Evaluating association between RAD52 RNA expression and genomic alterations at R-loop

To investigate whether down-regulation of RAD52 is associated with increased alterations in R-loops, we performed an analysis of tumor RNA-seq data in the PCAWG cohort. Specifically, we downloaded PCAWG RNA-seq data from ICGC and extracted RAD52 Fragments Per Kilobase of transcript per Million mapped reads (FPKM) values, which were further transformed into Transcripts Per Million (TPM) values. To eliminate confounding factors stemming from homologous recombination deficiency (HRD), HRD cases were excluded based on the results defined by Nguyen et al87.

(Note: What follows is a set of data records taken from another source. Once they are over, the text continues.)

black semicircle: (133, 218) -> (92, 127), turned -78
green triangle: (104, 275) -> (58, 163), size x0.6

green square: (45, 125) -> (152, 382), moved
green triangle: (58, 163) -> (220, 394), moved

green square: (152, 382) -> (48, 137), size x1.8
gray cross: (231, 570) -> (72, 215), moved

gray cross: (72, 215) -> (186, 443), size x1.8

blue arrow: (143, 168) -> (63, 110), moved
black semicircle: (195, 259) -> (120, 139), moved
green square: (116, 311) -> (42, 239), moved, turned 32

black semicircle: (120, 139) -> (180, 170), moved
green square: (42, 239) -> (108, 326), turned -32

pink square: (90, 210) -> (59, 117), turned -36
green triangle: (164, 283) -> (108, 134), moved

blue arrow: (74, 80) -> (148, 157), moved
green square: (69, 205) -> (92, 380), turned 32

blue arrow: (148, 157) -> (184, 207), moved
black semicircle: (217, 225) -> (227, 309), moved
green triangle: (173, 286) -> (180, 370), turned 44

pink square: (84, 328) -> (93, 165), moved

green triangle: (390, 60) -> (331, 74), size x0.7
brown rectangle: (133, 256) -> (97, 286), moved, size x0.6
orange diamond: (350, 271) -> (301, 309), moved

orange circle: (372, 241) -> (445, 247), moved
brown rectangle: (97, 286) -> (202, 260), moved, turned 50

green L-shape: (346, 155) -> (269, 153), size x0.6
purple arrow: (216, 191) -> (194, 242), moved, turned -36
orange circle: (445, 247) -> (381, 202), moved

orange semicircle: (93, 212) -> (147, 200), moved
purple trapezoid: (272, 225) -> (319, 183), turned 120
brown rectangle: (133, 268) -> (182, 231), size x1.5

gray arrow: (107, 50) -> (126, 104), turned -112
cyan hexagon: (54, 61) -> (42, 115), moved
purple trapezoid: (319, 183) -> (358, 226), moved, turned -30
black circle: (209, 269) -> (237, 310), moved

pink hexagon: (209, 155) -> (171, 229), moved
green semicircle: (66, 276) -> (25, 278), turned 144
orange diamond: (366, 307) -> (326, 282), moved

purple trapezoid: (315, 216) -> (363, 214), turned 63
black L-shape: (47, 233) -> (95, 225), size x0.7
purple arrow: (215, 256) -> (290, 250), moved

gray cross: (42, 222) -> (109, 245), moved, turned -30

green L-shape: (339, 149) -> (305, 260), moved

Utilizing the RAD52 TPM values, tumors were categorized into RAD52-high and RAD52-low groups, representing the top 25% and bottom 25% of samples.

To compare structural variants (SVs) and Indels in R-loop regions, we calculated the averaged SVs and Indels per Mbp for each sample. This calculation was performed using the formula: (Nsv + Nindel)/R-loop segment size * 1,000,000. Finally, an unpaired t-test with Welch’s correction was used to compare the levels of SVs and Indels in R-loop regions for RAD52-high and RAD52-low tumors.

Image processing and data analysis

For PLA and S9.6, γH2AX experiments, slides were imaged at 60X (immersion oil) with Nikon spinning disk confocal microscope. PLA foci per nucleus, S9.6 and γH2AX foci per nucleus were calculated using Nikon Elements AR Analysis Explorer (version 5.21.03), where DAPI was used as a mask for the nucleus. The number of PLA foci, S9.6 foci, γH2AX foci was counted for each DAPI to obtain the average number of gH2AX foci in each condition.

Statistical analysis

Statistical analysis was carried out by unpaired two-tailed t-test (unless stated otherwise) using GraphPad Prism Version 10.2.1 for Windows (GraphPad Software, San Diego, CA, USA). All values are expressed as mean ± standard error of the mean (SEM). p-values <0.05 were considered statistically significant. ns: non-significant.

Reporting summary

Further information on research design is available in the Nature Portfolio Reporting Summary linked to this article.